Peki, kulluğun merkezini belirleyen nedir? İş, oluş ve eylemi doğuran farkındalıktır. Bu farkındalık neyin sonucudur? İşte bu soruyu sorar sormaz yollarımız genel din(i)dar profilinden ayrılıyor. Çünkü yığınların dinle kurdukları bağ, dış dinamiklerin, tarihsel şartların, varoluş zeminlerinin kendilerine giydirdiği bir gömlek iken, kişinin kendi iç dinamiklerindeki çelişkinin yarattığı gerilim sonucu ortaya çıkan arayış, bu farkındalığın ana rahmidir. İşte vahiyle kurulacak ünsiyet bu rahme tutunmanın neticesidir. O halde merkeze almamız gereken vahiy değil, insanın eylemsel/tutumsal farkındalığıdır. Zira vahyi ve Kitab’ı merkeze almamızı söyleyenler, insanı bir araç olan vahyin ve kitabın nesnesi haline getirmiş oluyorlar. Hâlbuki vahiy, menheç, sünnet ve metod vs birer araçtır. Dolayısıyla ancak ana rahminden bu araçlarla yola çıkarak dış dünyayı kuracak olan insanı kurgulayabilirsiniz. Kaldı ki, kitap bir değerler manzumesidir. İnsanı -Müslüman’dan bahsetmiyorum, genel olarak insandan bahsediyorum- değerli kılan kitap mıdır? Belki bunu da tartışmak lazım.
Kitabî değerler ile insan bilinci arasında bir “eylemlilik alanı” vardır. Kulluğun koptuğu veya zuhur ettiği yer de burasıdır. Öyleyse bir Müslüman’ın yaslandığı şey, tek başına şeriat ve sünnet gibi araçlar değil, bunların da öncesinde tüm dinlerin özünü teşkil eden evrensel-ortak değerler olmalıdır. Bilindik bir örnek olması açısından dile getirmek gerekirse; Fıtri olan bu değerler, Muhammed peygamberi ve İslam’ı tanımadan önce de putlara karşı çıkan, Allah’ın varlığına, O’nun yegâne ilah oluşuna iman eden ve haram aylarda bile yol kesmekten çekinmeyen azgın Gıfar kabilesine daveti taşıyan Ebu Zer örneğinde kristalleşir. Ebu Zer, İslam’ı tanımadan aklıyla İslam’ın evrensel değerlerini keşfedip kalben bu değerlere yaslanmış birisiydi.
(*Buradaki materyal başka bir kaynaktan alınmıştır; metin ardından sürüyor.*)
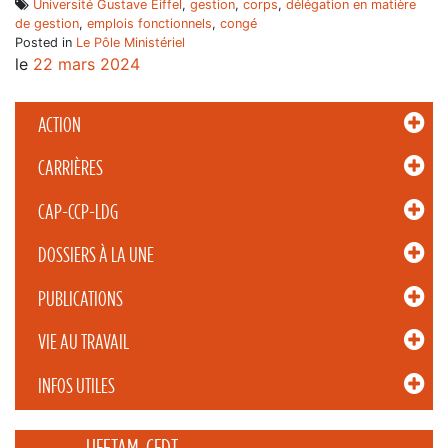
Université Gustave Eiffel
,
gestion
,
corps
,
délégation en matière
de gestion
,
emplois fonctionnels
,
congé
Posted in
Le Pôle Ministériel
le
22 mars 2024
ACTION
CARRIÈRES
CAP-CCP-LDG
DOSSIERS À LA UNE
PUBLICATIONS
VIE AU TRAVAIL
INFOS UTILES
_____ UFETAM-CFDT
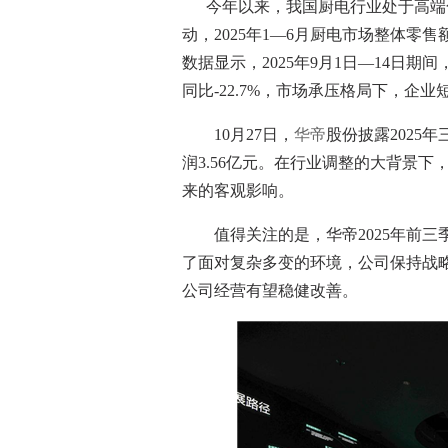
今年以来，我国厨电行业处于高端化
动，2025年1—6月厨电市场整体零
数据显示，2025年9月1日—14日期
同比-22.7%，市场承压格局下，企
10月27日，
华帝
股份披露2025
润3.56亿元。在行业调整的大背景
来的客观影响。
值得关注的是，华帝2025年前三季度
了面对复杂多变的环境，公司保持战
公司经营有望稳健改善。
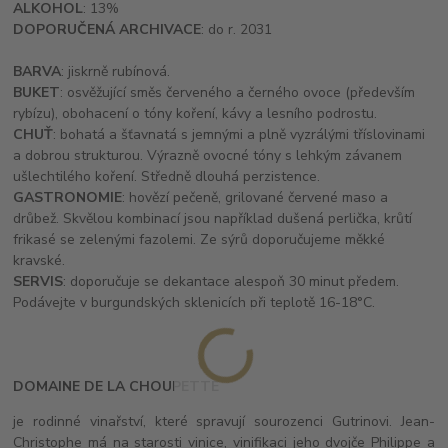
ALKOHOL
: 13%
DOPORUČENÁ ARCHIVACE
: do r. 2031
BARVA
: jiskrně rubínová.
BUKET
: osvěžující směs červeného a černého ovoce (především
rybízu), obohacení o tóny koření, kávy a lesního podrostu.
CHUŤ
: bohatá a šťavnatá s jemnými a plně vyzrálými tříslovinami
a dobrou strukturou. Výrazně ovocné tóny s lehkým závanem
ušlechtilého koření. Středně dlouhá perzistence.
GASTRONOMIE
: hovězí pečeně, grilované červené maso a
drůbež. Skvělou kombinací jsou například dušená perlička, krůtí
frikasé se zelenými fazolemi. Ze sýrů doporučujeme měkké
kravské.
SERVIS
: doporučuje se dekantace alespoň 30 minut předem.
Podávejte v burgundských sklenicích při teplotě 16-18°C.
DOMAINE DE LA CHOUPETTE
je rodinné vinařství, které spravují sourozenci Gutrinovi. Jean-
Christophe má na starosti vinice, vinifikaci jeho dvojče Philippe a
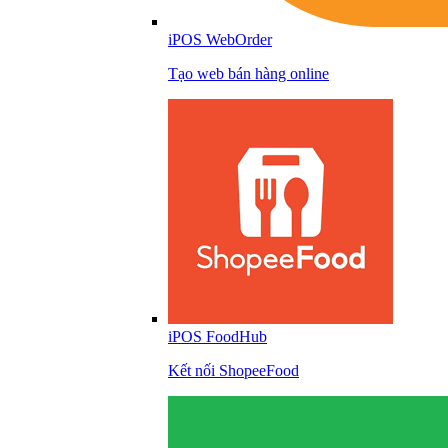
iPOS WebOrder
Tạo web bán hàng online
iPOS FoodHub
Kết nối ShopeeFood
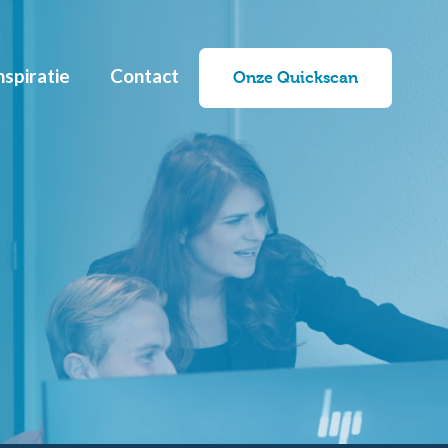
nspiratie
Contact
Onze Quickscan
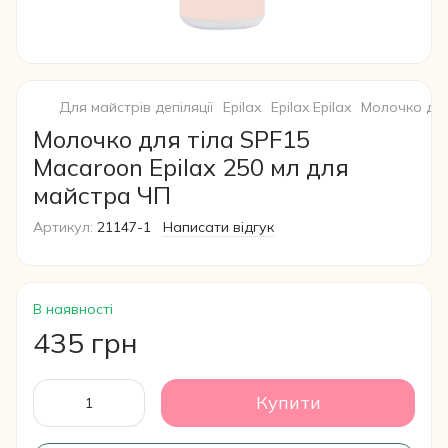
Для майстрів депіляції
Epilax
Epilax Epilax
Молочко для
Молочко для тіла SPF15
Macaroon Epilax 250 мл для
майстра ЧП
Артикул:
21147-1
Написати відгук
В наявності
435 грн
Купити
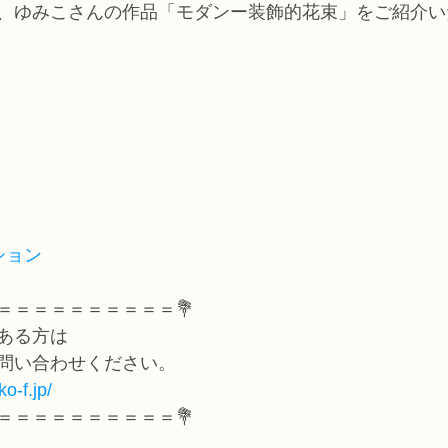
、ゆみこさんの作品「モダンー装飾的花束」をご紹介い
ション
＝＝＝＝＝＝＝＝＝＝💐
ある方は
問い合わせください。
o-f.jp/
＝＝＝＝＝＝＝＝＝＝💐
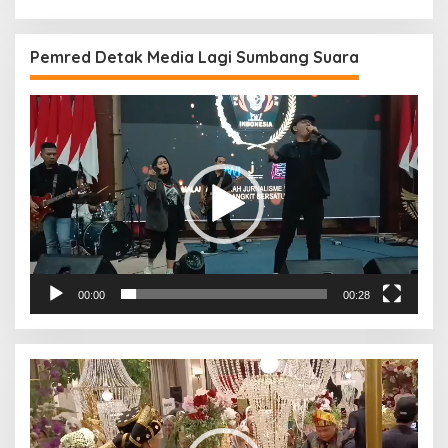
Pemred Detak Media Lagi Sumbang Suara
Pemutar
Video
00:00
00:28
Pemutar
Video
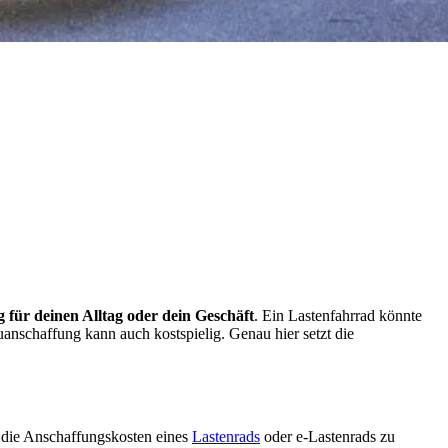
 für deinen Alltag oder dein Geschäft
. Ein Lastenfahrrad könnte
uanschaffung kann auch kostspielig. Genau hier setzt die
die Anschaffungskosten eines
Lastenrads
oder e-Lastenrads zu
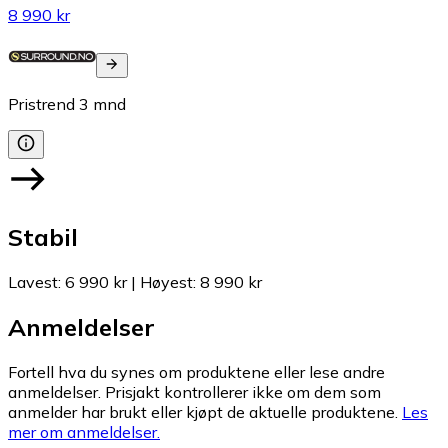
8 990 kr
Pristrend
3
mnd
Stabil
Lavest
:
6 990 kr
|
Høyest
:
8 990 kr
Anmeldelser
Fortell hva du synes om produktene eller lese andre
anmeldelser. Prisjakt kontrollerer ikke om dem som
anmelder har brukt eller kjøpt de aktuelle produktene.
Les
mer om anmeldelser.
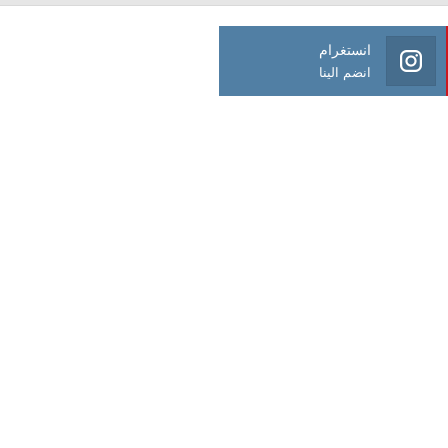
انستغرام
انضم الينا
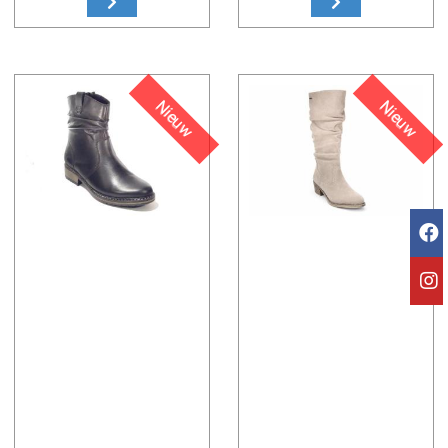
Nieuw
Nieuw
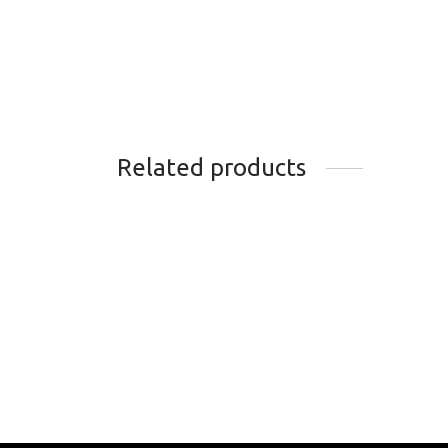
Related products
GRAI
BIDON VELOCAFE 500ML
FINIS
15.95
$
18.9
Add to cart
Add t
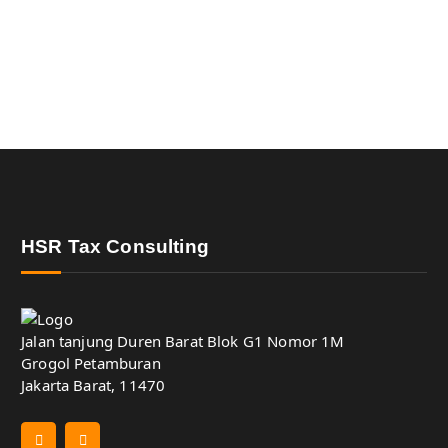
HSR Tax Consulting
Jalan tanjung Duren Barat Blok G1 Nomor 1M
Grogol Petamburan
Jakarta Barat, 11470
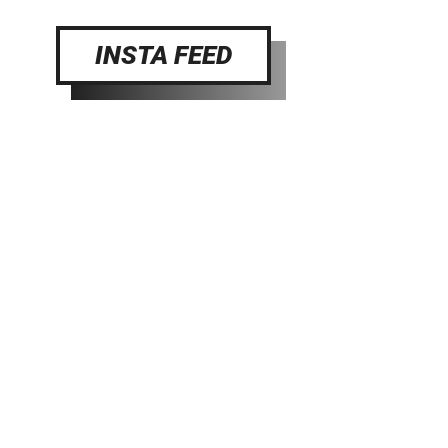
INSTA FEED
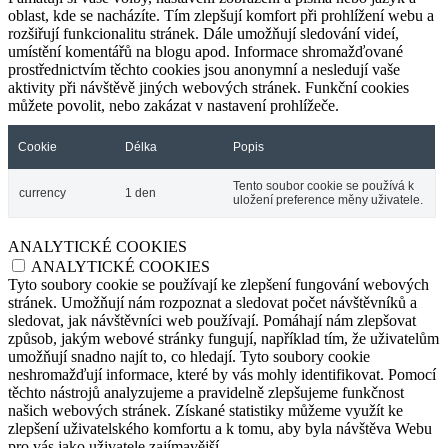
oblast, kde se nacházíte. Tím zlepšují komfort při prohlížení webu a
rozšiřují funkcionalitu stránek. Dále umožňují sledování videí,
umístění komentářů na blogu apod. Informace shromažďované
prostřednictvím těchto cookies jsou anonymní a nesledují vaše
aktivity při návštěvě jiných webových stránek. Funkční cookies
můžete povolit, nebo zakázat v nastavení prohlížeče.
Cookie
Délka
Popis
Tento soubor cookie se používá k
currency
1 den
uložení preference měny uživatele.
ANALYTICKÉ COOKIES
ANALYTICKÉ COOKIES
Tyto soubory cookie se používají ke zlepšení fungování webových
stránek. Umožňují nám rozpoznat a sledovat počet návštěvníků a
sledovat, jak návštěvníci web používají. Pomáhají nám zlepšovat
způsob, jakým webové stránky fungují, například tím, že uživatelům
umožňují snadno najít to, co hledají. Tyto soubory cookie
neshromažďují informace, které by vás mohly identifikovat. Pomocí
těchto nástrojů analyzujeme a pravidelně zlepšujeme funkčnost
našich webových stránek. Získané statistiky můžeme využít ke
zlepšení uživatelského komfortu a k tomu, aby byla návštěva Webu
pro vás jako uživatele zajímavější.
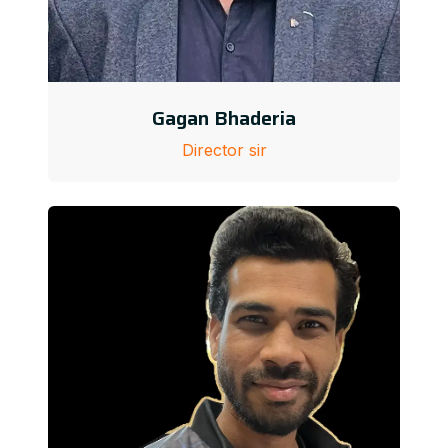
Gagan Bhaderia
Director sir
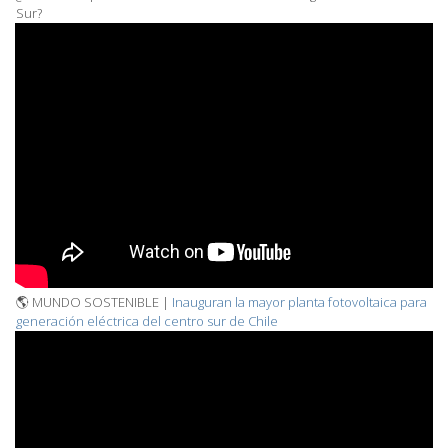
Sur?
🌎 MUNDO SOSTENIBLE |
Inauguran la mayor planta fotovoltaica para
generación eléctrica del centro sur de Chile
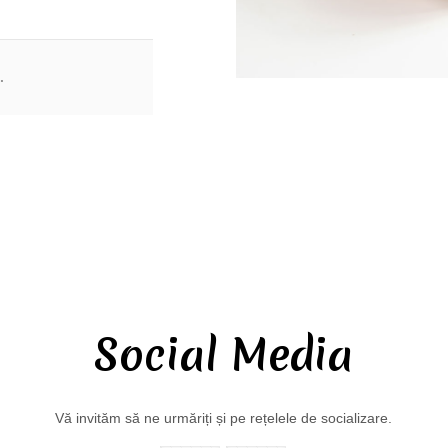
.
Social Media
Vă invităm să ne urmăriți și pe rețelele de socializare.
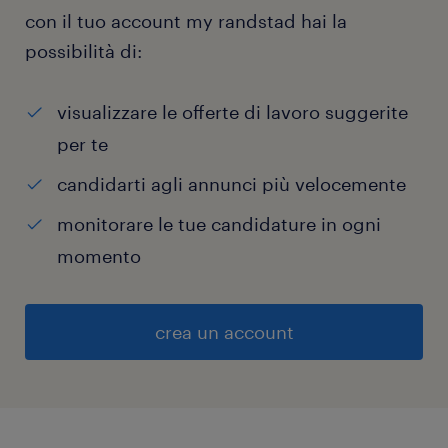
con il tuo account my randstad hai la
possibilità di:
visualizzare le offerte di lavoro suggerite
per te
candidarti agli annunci più velocemente
monitorare le tue candidature in ogni
momento
crea un account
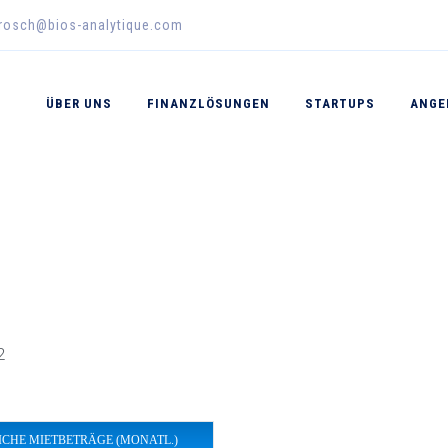
erosch@bios-analytique.com
ÜBER UNS
FINANZLÖSUNGEN
STARTUPS
ANGE
2
ICHE MIETBETRÄGE (MONATL.)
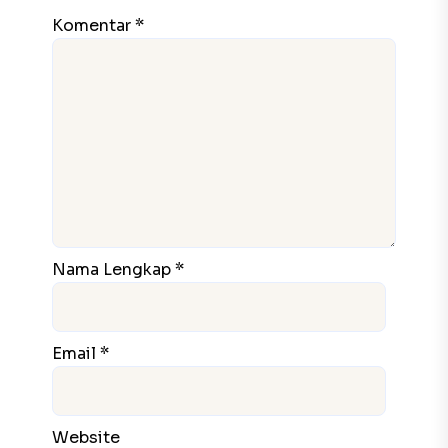
Komentar *
Nama Lengkap *
Email *
Website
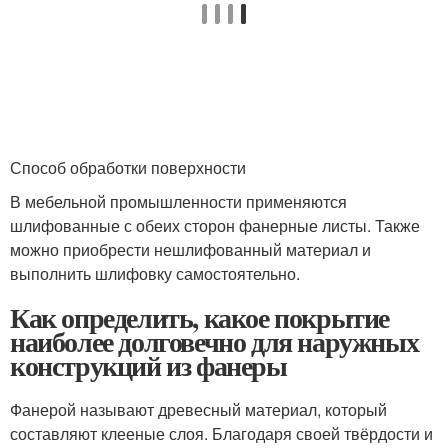
Способ обработки поверхности
В мебельной промышленности применяются
шлифованные с обеих сторон фанерные листы. Также
можно приобрести нешлифованный материал и
выполнить шлифовку самостоятельно.
Как определить, какое покрытие
наиболее долговечно для наружных
конструкций из фанеры
Фанерой называют древесный материал, который
составляют клееные слоя. Благодаря своей твёрдости и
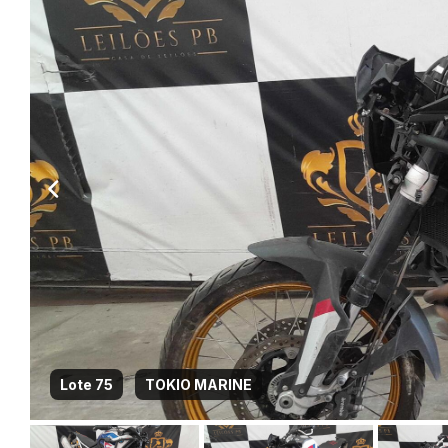
Lote 75
TOKIO MARINE
Habilite-se para efetu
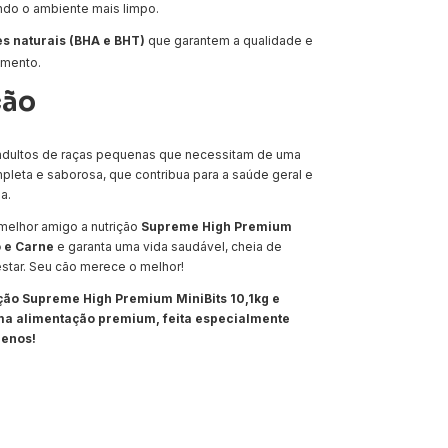
ndo o ambiente mais limpo.
s naturais (BHA e BHT)
que garantem a qualidade e
imento.
ção
 adultos de raças pequenas que necessitam de uma
pleta e saborosa, que contribua para a saúde geral e
a.
melhor amigo a nutrição
Supreme High Premium
o e Carne
e garanta uma vida saudável, cheia de
star. Seu cão merece o melhor!
ação Supreme High Premium MiniBits 10,1kg e
a alimentação premium, feita especialmente
uenos!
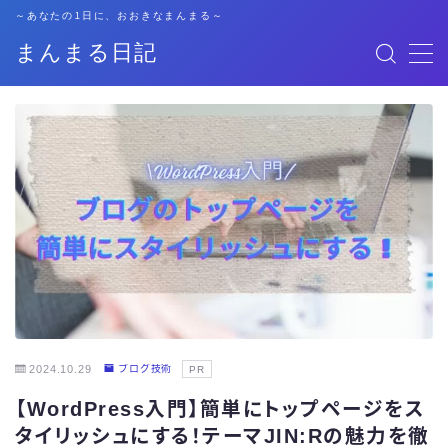
～あなたの1日に、おおきなまんまる～
まんまる日記
MENU
格安SIM
暮らし
資格勉強
キャリア
子育て
2024.10.29
ブログ技術
PR
【WordPress入門】簡単にトップページをス
おでかけ
タイリッシュにする！テーマJIN:Rの魅力を徹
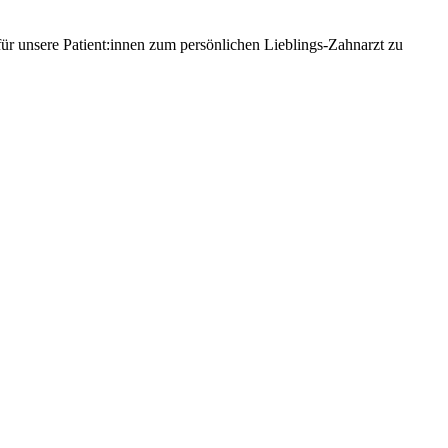
für unsere Patient:innen zum persönlichen Lieblings-Zahnarzt zu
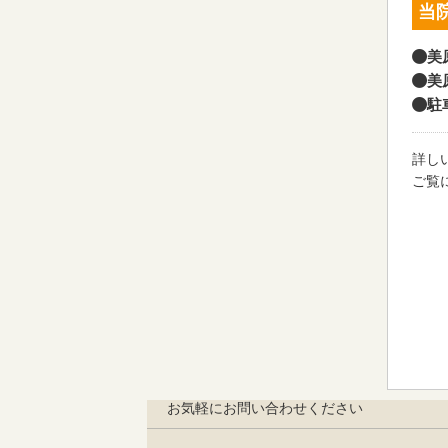
当
美
美
駐
詳し
ご覧
お気軽にお問い合わせください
Bir başka ifadeyle o, Muhammed’i gökte ararken yerde bulmuştu.
Eğer kitap (değerler) bir işaret parmağı ise ve bu işaret parmağının “gör” dediği yer, insanın eşit ve adil bir düzlemde varlığını inşa etmesidir. Şu halde evrenin doğa dilini, insanın vicdan dilini, merhametin anaç sesini, göğün deruni ıslığını okuyarak, kitapla ünsiyet kurmadan fıtratının sesiyle aynı istikamete yönelmiş birisi -ki, böyle insanlar bugün de mevcuttur- dinin iktidardaki hâkim fıkhına muhtaç mıdır? Eğer cevabımız “hayır” ise, o halde niçin ideal insanı ille de İslam’ın teolojik ya da siyasal şubelerinde arayalım? Üstelik bu insan, Sünni ya da Şii olmayabilir; hatta bu insan, bildiğimiz, anladığımız manada Müslüman dahi olmayabilir. Ancak bu insan, Ali Şeriati’nin “Kendini Devrimci Yetiştirmek” adlı eserinin “Namazın Selamları” başlıklı bölümünde belirttiği gibi, Tahiyyat duasında selam gönderdiğimiz “ibadîllahi’s-salihîn” ailesine mensup olabilir. Katil siyonizmin karşısında dimdik duran ve İsrail buldozeriyle ezilerek öldürülen Rachel Corrie’nin eylemini, yaslandığı vicdanı ve ürettiği değeri bir yere koymamız gerekiyorsa bu yer neresi olmalı? Öyleki Rachel‘in Müslüman olmadığını da göz önüne alırsak, Müslüman olduğunu söyleyen, buna karşın mazlumları zalimlerin buldozerleşmiş zulümlerine terk eden “pasif hanif” durumundaki Müslümanları da, onların zulüm buldozerlerini durdur(a)mayan imanlarını da kutsayamayız her halde!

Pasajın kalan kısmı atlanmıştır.